People have been modifying their self-image for thousands of years (and probably tens of thousands of years given that humans have been using pigments for at least 75,000 years). Cosmetics are both ancient and universal. And a good percentage of cultures dating back to antiquity even accept and promote permanent self-modifications such as piercings, tattoos, and even ritual scarring. Are all those people wrong?

Far from social media creating selfie-harm, it's offered a fabulous new set of tools for manipulation of self-image. These tools are relatively inexpensive (compared to cosmetics), relatively temporary (compared to tattoos) and hyper-creative (compared to anything). What's not to love about that? Rather than being examples of a negative body dysmorphic disorder, many of these SnapChat filter users are examples of positive body polymorphphilia (seeking many different body forms for self-expression). They are playing!
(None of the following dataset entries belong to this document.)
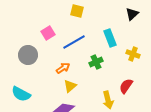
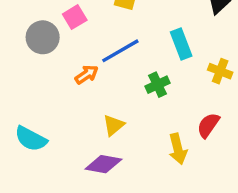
pink square: (48, 33) -> (75, 17), moved
gray circle: (28, 55) -> (43, 37), moved
orange arrow: (63, 68) -> (87, 75), moved

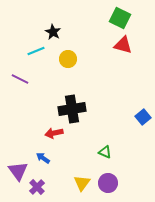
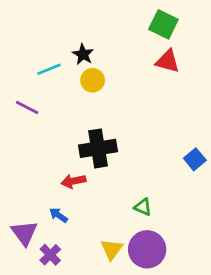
black star: (53, 32) -> (83, 54), moved
purple circle: (108, 183) -> (147, 249), size x1.4

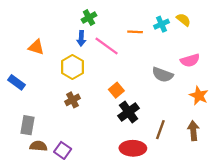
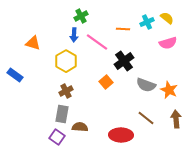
pink semicircle: (190, 60) -> (168, 43), moved
gray semicircle: (163, 75) -> (146, 85), moved
orange star: (199, 96) -> (169, 90), moved
black cross: (129, 112) -> (124, 61), moved
gray rectangle: (27, 125) -> (62, 114), moved
brown line: (160, 130) -> (146, 118), turned -72
brown semicircle: (38, 146) -> (80, 127), moved

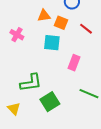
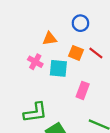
orange square: (61, 23) -> (76, 53), moved
pink cross: (17, 35) -> (35, 62), moved

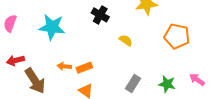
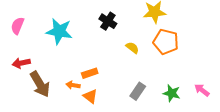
orange pentagon: (177, 36) -> (166, 42), moved
orange arrow: (64, 66) -> (73, 85), moved

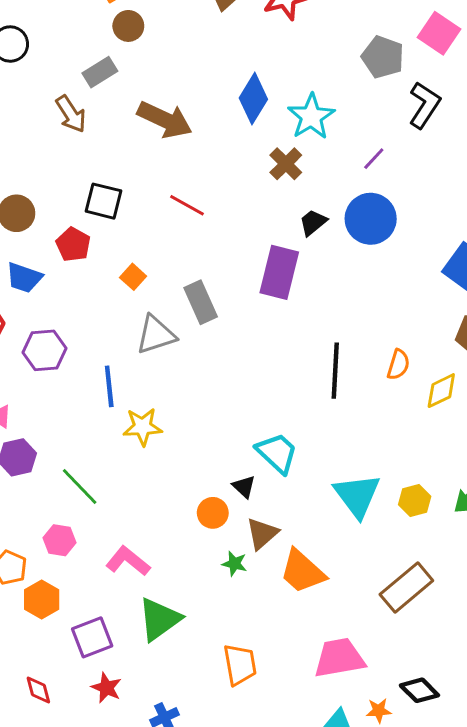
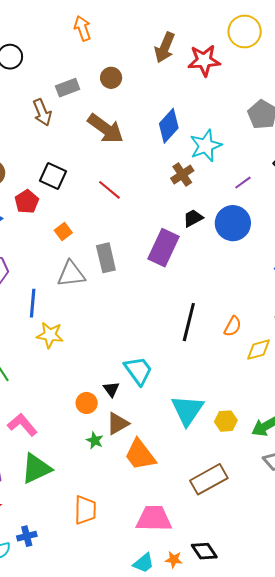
brown circle: (128, 26) -> (111, 78), moved

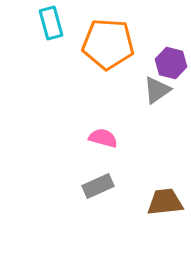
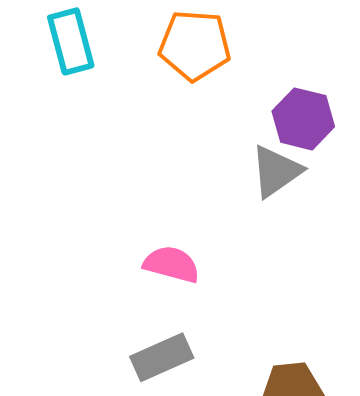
orange pentagon: (108, 44) -> (195, 45), moved, size x0.7

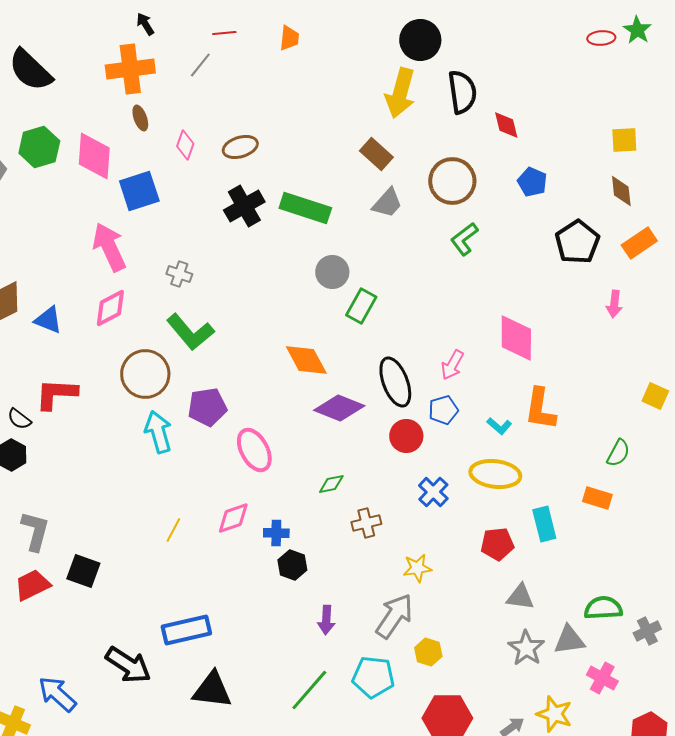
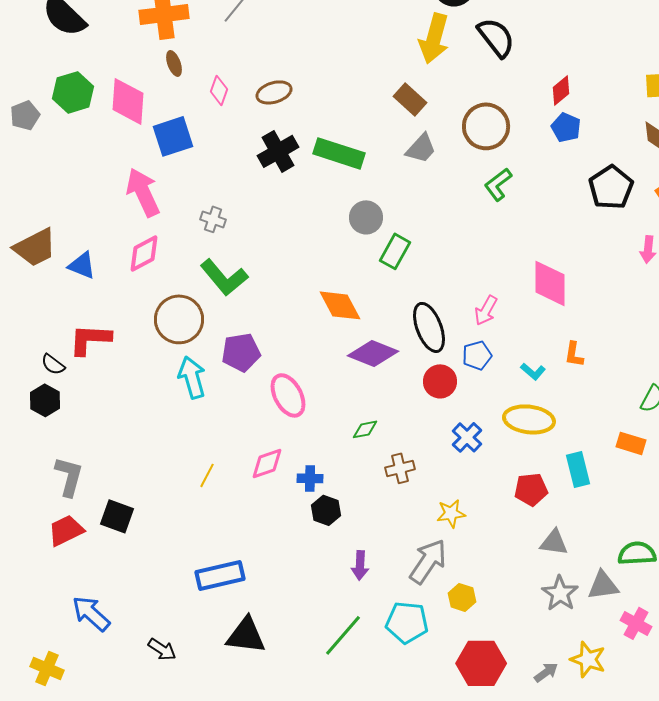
black semicircle: (462, 92) -> (496, 37), turned -30
red diamond: (506, 125) -> (561, 90), moved, turned 64
orange L-shape: (540, 409) -> (574, 354), size x0.6
black arrow: (128, 665) -> (162, 649), moved, size x0.6
blue arrow: (57, 694) -> (91, 613), moved

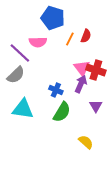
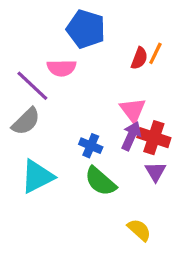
orange line: (70, 39) -> (155, 53), moved
red cross: (96, 70) -> (154, 138), moved
cyan triangle: (23, 109) -> (37, 176), turned -35
green semicircle: (62, 112) -> (100, 181), turned 100

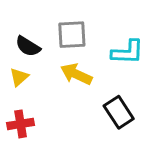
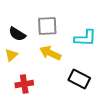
black rectangle: (119, 112) -> (79, 79), turned -30
red cross: (21, 124) -> (24, 84), moved

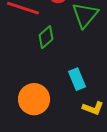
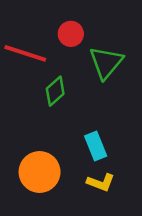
yellow L-shape: (93, 108) -> (101, 182), moved

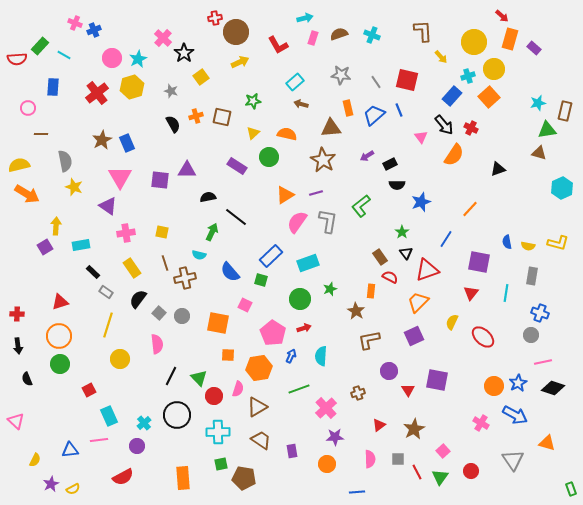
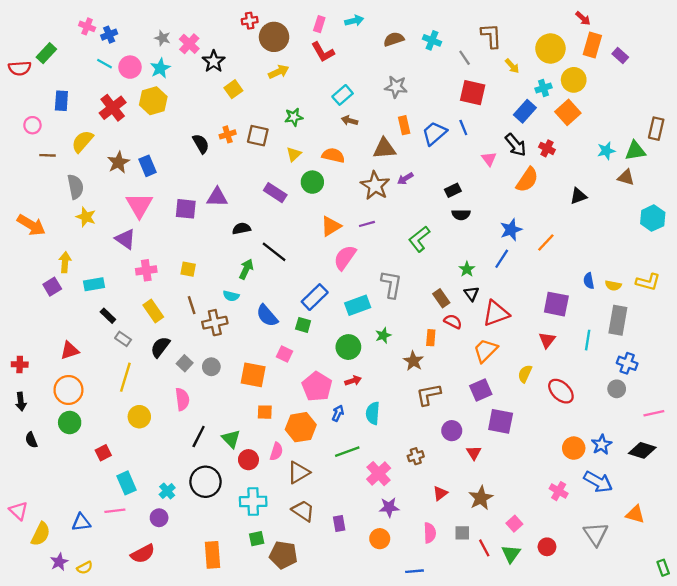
pink rectangle: (313, 38) -> (319, 24), moved
cyan line: (64, 55) -> (104, 64), moved
gray line: (376, 82) -> (465, 58), moved
gray star: (171, 91) -> (163, 38), moved
cyan star: (538, 103) -> (606, 151), moved
purple arrow: (367, 156) -> (405, 179), moved
yellow semicircle: (19, 165) -> (82, 141), moved, turned -35
blue star: (421, 202) -> (511, 230), moved
gray L-shape: (328, 221) -> (391, 284), moved
blue line: (446, 239) -> (502, 259), moved
gray rectangle: (532, 276) -> (618, 320), size x1.4
pink line: (543, 362) -> (654, 413), moved
purple square: (437, 380) -> (501, 421), moved
pink triangle: (16, 421) -> (19, 511), moved
yellow semicircle: (35, 460) -> (41, 534), size x1.5

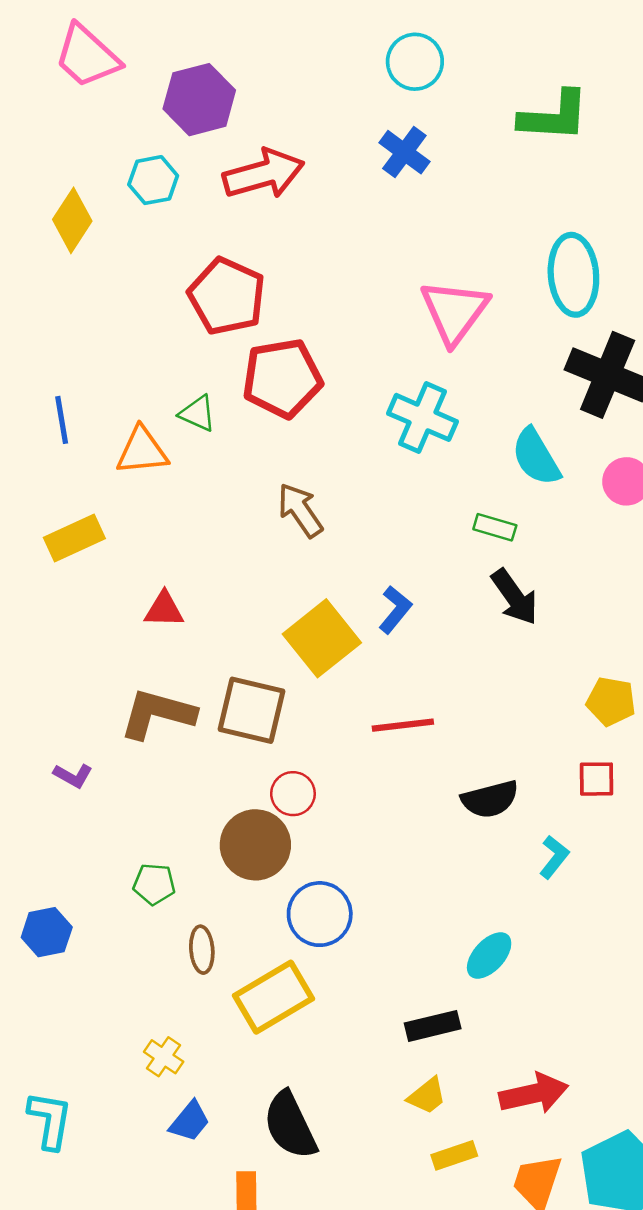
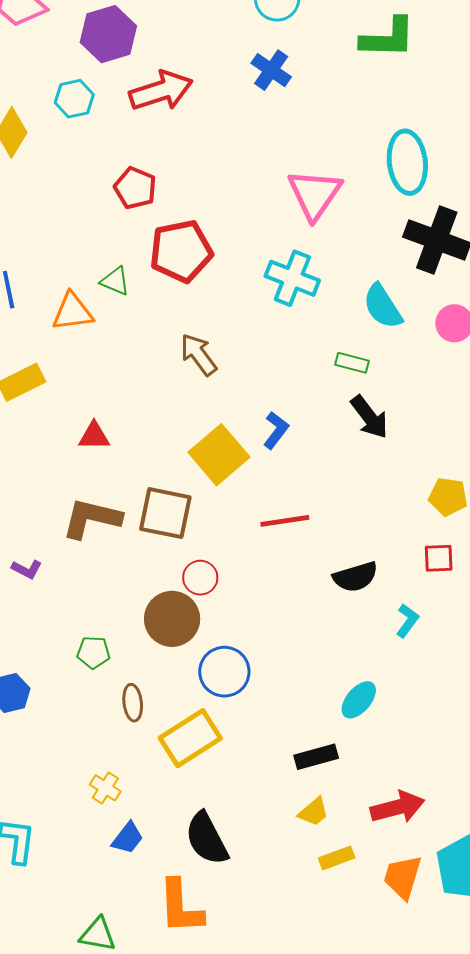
red pentagon: (227, 296) -> (135, 188), size x0.7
It's the hand-wringing psychobabblers that pathologize it and turn something positive and playful into something negative and shameful.

No doubt there have been, are, and always will be a small percent of individuals who self-modify for negative reasons. But rather than stigmatize/control/ban something that many enjoy for fun, it's better to help the minority of abusers who would just find other outlets for their problems if selfie filters weren't around.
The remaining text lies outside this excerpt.